Quoi qu’il en soit, on ne voit pas

pourquoi la mention d’une pompe de transfert, voire d’une pompe immergée (avec

une coche dans la case « oui » de la rubrique 4.9) aurait justifié

que le réviseur de citerne ou le SESA prescrivent au propriétaire des mesures

d’assainissement. Dans une situation où la citerne est implantée à une certaine

distance du bâtiment où se trouve le brûleur, l’installation d’une seconde

pompe, en plus de celle située au niveau du brûleur, ne peut en principe pas

être considérée comme un défaut de la citerne ou du système de chauffage.

L’autorité intimée ne prétend du reste pas que si le SESA avait connu

l’existence de la seconde pompe, il aurait exigé sa suppression ou la mise en

place d’un autre système d’alimentation du brûleur en carburant.
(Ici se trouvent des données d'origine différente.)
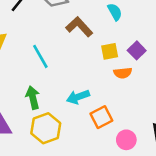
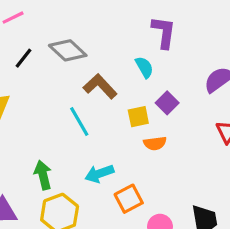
purple square: (137, 50) -> (167, 103), moved
cyan line: (40, 56) -> (79, 122), moved

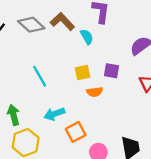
brown L-shape: (100, 86) -> (62, 21), moved
purple square: (167, 103) -> (112, 71), moved, turned -35

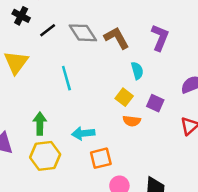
cyan semicircle: (87, 37) -> (137, 71), moved
yellow square: (82, 72) -> (124, 97), turned 35
cyan line: (40, 76) -> (66, 78), moved

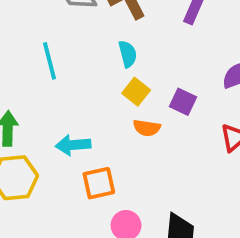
cyan semicircle: (137, 71) -> (128, 54), moved

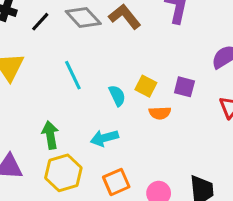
cyan semicircle: (128, 54) -> (117, 96), moved
orange square: (99, 183) -> (116, 182), moved

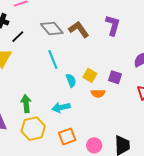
black line: (40, 22) -> (18, 37), moved
cyan line: (73, 75) -> (53, 59), moved

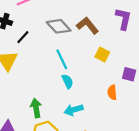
yellow square: (90, 75) -> (102, 54), moved
cyan semicircle: (71, 80) -> (68, 81), moved
orange semicircle: (98, 93) -> (112, 92), turned 88

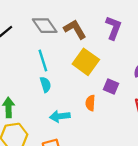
yellow square: (102, 54) -> (86, 62), size x1.6
cyan arrow: (74, 110) -> (60, 116), moved

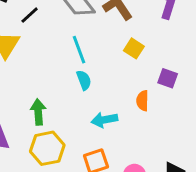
yellow square: (86, 62) -> (134, 48), size x0.6

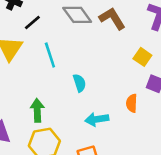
yellow square: (134, 48) -> (142, 57), moved
cyan line: (79, 50) -> (50, 55), moved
Dans son

rapport du 9 juillet 2012, l’inspecteur des citernes L.________ avait du reste

indiqué que l’absence de mention de la pompe immergée était une anomalie,

pourtant « sans relation directe avec la

pollution ».

c) La décision attaquée reproche encore

à la recourante n° 1 d’avoir indiqué, dans le rapport de révision du 27 octobre

2010, que la conduite d’aspiration était sécurisée. Ce rapport donne les

indications suivantes à propos de cette conduite: monotube, non-visible, avec

gaine étanche, conduite sécurisée, vanne mécanique (rubrique 4, ch. 17). On

déduit de la décision attaquée que s’il n’avait pas été précisé que la conduite

était sécurisée, il aurait pu être exigé que cette longue conduite enterrée ait

une double paroi avec, dans l’espace intermédiaire, une surveillance par un

système de détection des fuites, conformément à ce que prescrivait, jusqu’au 31

décembre 2006, l’ancienne ordonnance du 1er juillet 1998 sur la

protection des eaux contre les liquides pouvant les polluer (OPEL; RO 1998 p.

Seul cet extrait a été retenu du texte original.